Xiaomi CEO Lei Jun wanted to make one thing clear when he spoke at the Summer Davos event in Tianjin on Monday: “Xiaomi was never meant to be just a smartphone vendor.”

The company, which rocketed to fame through mega-sales of budget smartphones, is now stepping back from its revenue-driving product, amid a stagnating smartphone market and increased competition form other local vendors, including Huawei.

Xiaomi has long maintained that they are selling an ‘ecosystem’ rather than hardware. On Monday Lei Jun hinted at what the future Xiaomi could look like, and it’s not a smartphone vendor.

“We are aiming to offer consumers a wide range of products at affordable prices,” he said. “We need about 40 kinds of electronic products to attract consumers to our online shopping platform and offline retail stores.”

It represents a major pivot in Xiaomi’s strategy. Not only did Lei Jun downplay the future of the company’s smartphone business, he also committed to a definitive offline strategy, something the company is famed for avoiding.

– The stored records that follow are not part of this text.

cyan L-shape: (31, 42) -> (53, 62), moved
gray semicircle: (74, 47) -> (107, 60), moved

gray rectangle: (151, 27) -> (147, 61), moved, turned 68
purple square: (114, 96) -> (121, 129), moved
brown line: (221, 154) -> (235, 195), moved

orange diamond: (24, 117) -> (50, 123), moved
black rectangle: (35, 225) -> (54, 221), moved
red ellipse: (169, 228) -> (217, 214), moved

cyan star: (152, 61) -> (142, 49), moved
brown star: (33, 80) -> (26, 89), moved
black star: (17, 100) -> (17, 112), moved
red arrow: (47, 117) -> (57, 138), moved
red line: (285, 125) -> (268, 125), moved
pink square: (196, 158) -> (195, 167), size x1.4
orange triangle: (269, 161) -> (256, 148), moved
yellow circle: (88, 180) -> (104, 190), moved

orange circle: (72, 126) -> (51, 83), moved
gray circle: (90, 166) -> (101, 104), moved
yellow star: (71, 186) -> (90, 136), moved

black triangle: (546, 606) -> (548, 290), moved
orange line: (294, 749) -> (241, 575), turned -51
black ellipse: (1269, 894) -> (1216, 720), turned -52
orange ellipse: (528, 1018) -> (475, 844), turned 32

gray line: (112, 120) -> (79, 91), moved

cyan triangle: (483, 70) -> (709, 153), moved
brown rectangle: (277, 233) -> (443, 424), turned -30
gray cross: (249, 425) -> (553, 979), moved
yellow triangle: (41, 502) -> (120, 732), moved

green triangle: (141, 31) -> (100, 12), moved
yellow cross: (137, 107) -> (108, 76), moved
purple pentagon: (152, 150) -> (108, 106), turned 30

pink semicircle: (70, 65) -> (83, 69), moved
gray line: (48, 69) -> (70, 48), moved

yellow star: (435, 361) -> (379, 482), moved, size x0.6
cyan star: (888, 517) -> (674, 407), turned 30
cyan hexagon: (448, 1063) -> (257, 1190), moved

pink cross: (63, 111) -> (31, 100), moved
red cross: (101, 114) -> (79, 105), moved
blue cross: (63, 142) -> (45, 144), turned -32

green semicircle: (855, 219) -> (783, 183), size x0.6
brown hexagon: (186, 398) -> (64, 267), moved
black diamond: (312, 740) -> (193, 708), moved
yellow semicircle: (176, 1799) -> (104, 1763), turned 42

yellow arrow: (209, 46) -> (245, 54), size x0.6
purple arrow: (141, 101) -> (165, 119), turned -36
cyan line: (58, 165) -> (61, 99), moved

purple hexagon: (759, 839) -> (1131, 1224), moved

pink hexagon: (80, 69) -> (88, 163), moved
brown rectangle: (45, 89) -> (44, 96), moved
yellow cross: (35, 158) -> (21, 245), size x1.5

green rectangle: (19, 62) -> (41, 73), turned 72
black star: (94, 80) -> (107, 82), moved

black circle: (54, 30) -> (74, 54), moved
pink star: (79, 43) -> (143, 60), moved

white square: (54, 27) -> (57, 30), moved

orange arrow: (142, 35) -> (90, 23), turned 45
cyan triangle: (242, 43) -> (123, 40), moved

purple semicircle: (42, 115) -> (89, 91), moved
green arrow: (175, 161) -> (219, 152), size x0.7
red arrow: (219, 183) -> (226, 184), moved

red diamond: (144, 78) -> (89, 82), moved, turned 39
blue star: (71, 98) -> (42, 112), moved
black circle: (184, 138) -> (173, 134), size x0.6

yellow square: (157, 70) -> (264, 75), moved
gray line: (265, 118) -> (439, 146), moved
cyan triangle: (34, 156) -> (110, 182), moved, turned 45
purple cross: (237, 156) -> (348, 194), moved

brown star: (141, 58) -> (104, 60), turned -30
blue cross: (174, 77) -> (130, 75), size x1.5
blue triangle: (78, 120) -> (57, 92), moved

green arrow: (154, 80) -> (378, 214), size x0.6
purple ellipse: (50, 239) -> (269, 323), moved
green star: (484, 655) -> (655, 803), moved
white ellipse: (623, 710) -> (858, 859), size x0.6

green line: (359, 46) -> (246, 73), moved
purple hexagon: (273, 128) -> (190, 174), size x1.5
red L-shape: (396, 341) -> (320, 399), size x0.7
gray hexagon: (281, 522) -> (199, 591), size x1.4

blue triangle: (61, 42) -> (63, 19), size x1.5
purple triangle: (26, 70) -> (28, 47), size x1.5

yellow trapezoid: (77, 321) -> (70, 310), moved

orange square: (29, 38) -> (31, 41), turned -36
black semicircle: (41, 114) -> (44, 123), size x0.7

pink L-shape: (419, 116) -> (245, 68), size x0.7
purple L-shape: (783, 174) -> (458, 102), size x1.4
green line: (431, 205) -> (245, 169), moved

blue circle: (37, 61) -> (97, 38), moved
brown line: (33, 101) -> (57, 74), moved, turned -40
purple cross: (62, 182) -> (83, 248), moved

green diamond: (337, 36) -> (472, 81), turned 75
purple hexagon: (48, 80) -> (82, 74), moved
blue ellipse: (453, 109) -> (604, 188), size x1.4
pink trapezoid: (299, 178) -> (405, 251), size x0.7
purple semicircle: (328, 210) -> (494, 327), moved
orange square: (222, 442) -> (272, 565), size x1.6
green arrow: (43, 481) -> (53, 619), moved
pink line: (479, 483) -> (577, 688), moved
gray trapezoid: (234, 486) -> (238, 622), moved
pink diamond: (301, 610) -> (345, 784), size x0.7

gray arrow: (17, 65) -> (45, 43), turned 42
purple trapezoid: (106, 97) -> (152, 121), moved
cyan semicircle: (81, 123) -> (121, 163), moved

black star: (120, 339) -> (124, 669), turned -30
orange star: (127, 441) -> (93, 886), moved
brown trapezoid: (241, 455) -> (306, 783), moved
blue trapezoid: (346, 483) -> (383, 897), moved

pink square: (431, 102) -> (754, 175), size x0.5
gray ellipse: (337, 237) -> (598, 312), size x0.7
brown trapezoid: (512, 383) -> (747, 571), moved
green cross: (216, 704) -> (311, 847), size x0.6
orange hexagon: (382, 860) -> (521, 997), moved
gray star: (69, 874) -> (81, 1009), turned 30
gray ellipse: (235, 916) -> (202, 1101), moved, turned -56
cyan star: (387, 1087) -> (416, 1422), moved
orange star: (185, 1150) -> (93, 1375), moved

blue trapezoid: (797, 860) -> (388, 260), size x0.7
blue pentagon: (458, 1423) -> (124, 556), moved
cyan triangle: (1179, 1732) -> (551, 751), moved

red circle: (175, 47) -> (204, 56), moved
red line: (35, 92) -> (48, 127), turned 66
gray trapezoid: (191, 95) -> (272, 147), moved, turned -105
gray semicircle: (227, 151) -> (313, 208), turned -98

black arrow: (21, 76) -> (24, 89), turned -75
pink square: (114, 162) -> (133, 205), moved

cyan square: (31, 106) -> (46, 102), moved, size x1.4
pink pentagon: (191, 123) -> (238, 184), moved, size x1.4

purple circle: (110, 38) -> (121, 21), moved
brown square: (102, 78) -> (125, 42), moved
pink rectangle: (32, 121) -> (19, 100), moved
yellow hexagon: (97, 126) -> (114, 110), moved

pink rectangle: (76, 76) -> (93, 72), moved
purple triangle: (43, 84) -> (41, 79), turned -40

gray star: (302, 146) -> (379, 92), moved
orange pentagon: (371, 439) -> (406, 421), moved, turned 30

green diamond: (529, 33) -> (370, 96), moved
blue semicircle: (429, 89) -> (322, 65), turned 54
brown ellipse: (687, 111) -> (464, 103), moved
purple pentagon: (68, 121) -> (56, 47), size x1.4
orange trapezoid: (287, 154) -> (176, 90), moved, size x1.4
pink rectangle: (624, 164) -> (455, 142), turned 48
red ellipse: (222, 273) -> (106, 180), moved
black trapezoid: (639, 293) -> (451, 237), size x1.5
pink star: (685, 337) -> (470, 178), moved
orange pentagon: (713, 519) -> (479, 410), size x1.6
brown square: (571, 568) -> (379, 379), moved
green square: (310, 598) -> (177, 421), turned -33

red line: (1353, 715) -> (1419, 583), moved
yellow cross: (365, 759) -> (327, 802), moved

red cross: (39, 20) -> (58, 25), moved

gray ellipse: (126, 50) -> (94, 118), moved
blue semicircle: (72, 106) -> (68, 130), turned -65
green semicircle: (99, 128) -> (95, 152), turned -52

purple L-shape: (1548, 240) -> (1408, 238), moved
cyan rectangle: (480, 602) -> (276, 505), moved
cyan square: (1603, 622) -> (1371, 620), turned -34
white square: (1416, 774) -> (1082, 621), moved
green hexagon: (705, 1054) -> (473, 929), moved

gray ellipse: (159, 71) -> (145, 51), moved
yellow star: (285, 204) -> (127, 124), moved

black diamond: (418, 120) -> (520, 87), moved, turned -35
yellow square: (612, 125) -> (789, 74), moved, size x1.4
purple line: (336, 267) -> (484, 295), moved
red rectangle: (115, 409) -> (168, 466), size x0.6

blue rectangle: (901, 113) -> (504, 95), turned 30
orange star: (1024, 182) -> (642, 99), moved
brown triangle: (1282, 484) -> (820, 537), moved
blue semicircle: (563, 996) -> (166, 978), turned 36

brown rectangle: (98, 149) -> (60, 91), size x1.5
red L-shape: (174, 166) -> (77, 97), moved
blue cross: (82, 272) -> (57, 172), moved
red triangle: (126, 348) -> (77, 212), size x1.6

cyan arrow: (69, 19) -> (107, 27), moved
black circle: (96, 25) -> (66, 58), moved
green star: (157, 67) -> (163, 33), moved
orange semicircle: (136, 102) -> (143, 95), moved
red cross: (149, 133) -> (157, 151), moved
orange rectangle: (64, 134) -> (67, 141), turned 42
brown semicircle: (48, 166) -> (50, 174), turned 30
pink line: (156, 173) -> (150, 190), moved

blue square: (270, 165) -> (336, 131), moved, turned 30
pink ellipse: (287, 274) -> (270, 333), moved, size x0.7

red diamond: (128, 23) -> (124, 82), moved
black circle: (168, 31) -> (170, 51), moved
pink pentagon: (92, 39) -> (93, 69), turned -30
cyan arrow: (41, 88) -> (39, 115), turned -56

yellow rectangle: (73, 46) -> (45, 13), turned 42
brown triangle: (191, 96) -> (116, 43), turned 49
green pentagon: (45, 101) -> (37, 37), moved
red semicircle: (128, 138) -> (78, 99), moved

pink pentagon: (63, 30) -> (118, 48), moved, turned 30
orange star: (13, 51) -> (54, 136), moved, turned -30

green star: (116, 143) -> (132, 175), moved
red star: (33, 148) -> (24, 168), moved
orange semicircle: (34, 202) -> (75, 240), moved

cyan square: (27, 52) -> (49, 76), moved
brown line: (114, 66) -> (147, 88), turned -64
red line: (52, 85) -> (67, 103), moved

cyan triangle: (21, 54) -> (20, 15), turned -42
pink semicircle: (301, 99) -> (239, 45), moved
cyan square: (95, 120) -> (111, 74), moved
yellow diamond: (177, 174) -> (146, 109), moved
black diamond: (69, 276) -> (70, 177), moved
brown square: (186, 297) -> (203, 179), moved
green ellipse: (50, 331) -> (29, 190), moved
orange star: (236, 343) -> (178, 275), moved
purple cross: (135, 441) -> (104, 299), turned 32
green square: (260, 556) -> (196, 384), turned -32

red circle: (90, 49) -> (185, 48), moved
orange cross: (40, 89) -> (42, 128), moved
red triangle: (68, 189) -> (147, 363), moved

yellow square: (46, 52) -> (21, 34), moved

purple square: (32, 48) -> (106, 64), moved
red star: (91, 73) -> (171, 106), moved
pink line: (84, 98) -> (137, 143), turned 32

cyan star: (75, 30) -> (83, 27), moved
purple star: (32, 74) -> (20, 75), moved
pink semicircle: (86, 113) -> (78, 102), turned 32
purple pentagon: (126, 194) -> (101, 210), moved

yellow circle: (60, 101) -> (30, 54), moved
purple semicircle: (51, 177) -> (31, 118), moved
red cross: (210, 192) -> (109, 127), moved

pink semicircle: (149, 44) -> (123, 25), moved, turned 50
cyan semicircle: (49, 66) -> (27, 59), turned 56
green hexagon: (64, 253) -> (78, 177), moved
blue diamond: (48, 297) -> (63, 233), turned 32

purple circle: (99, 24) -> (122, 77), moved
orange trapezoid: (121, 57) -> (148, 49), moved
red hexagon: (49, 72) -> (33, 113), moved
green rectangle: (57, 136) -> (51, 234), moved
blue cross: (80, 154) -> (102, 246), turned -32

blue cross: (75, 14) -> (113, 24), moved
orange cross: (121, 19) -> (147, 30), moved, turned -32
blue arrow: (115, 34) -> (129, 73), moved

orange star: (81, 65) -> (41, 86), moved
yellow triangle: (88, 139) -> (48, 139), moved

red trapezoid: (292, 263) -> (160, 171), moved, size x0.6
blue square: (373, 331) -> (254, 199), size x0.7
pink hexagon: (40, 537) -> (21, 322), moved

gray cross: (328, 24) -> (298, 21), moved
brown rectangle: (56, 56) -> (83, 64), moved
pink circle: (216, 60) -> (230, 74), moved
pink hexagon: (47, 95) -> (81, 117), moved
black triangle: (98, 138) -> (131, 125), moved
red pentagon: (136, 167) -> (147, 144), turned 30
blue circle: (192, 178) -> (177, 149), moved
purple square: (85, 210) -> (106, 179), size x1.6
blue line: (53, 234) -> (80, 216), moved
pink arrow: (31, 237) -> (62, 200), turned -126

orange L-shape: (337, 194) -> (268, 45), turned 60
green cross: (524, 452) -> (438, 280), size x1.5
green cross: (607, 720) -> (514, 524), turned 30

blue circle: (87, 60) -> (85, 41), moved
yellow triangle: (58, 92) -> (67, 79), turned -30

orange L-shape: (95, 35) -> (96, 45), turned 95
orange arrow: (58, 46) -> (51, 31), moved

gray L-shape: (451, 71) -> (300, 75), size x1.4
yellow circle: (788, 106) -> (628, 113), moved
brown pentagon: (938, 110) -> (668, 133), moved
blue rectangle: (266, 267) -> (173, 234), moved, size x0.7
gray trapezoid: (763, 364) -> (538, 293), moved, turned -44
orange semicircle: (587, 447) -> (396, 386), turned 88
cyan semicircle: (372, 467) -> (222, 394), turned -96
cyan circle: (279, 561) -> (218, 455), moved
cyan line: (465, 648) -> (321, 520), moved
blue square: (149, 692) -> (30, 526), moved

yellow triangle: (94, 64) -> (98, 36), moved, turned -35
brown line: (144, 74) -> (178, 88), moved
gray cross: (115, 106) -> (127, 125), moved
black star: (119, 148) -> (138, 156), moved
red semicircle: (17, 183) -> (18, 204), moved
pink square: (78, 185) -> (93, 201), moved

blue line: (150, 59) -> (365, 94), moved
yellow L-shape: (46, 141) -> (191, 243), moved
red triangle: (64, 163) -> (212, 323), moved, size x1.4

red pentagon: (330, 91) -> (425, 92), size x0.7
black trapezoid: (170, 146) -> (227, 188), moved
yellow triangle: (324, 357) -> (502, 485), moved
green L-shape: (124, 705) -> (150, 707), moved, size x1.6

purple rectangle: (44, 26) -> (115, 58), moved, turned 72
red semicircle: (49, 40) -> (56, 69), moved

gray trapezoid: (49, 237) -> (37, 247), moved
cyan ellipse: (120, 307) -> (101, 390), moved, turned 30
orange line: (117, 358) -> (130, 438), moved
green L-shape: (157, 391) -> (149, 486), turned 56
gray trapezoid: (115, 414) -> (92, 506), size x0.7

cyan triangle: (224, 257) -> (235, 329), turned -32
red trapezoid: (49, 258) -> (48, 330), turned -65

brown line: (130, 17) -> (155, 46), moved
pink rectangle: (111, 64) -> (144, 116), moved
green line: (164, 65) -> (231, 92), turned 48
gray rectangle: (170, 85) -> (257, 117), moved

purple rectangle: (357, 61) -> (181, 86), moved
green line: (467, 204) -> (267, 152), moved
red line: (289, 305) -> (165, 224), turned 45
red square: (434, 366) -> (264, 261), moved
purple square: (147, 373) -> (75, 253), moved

During Xiaomi’s meteoric rise between 2012 and 2014, they became well-known for their frenzied online flash sales, which would sell out almost immediately.

The company also utilized multiple rounds of ‘crowdfunding’ as a promotional tool, boosting their online strategy. At the time Lei Jun himself was dubbed the ‘Monkey King’, humorously known for making his monkey subjects act crazy during mass sale events.

Two years later the smartphone market in first tier cities has slumped, and players such as Vivo and Oppo, who have a strong offline presence in China’s untapped smaller cities, are beginning to pull ahead.

In the vision Lei Jun laid out on Monday, Xiaomi will roll out around 1000 experience stores in the next three to four years. He likened the future Xiaomi to Muji, a popular minimalist Japanese variety store selling everything from stationery and kitchenware to clothing. The variety store analogy suggests that the Xiaomi of 2020 could very well marginalize the role of the smartphone. Xiaomi is working with around 50 companies currently, about 30 of which are still in stealth mode.

Lei Jun also noted that he “knew clearly that it would take 15 years for Xiaomi to go public, because the company’s business model is too complicated,” suggesting that the company is making room for some serious changes before planning a listing. Xiaomi was founded in 2010, which means we could be waiting another nine years for an IPO.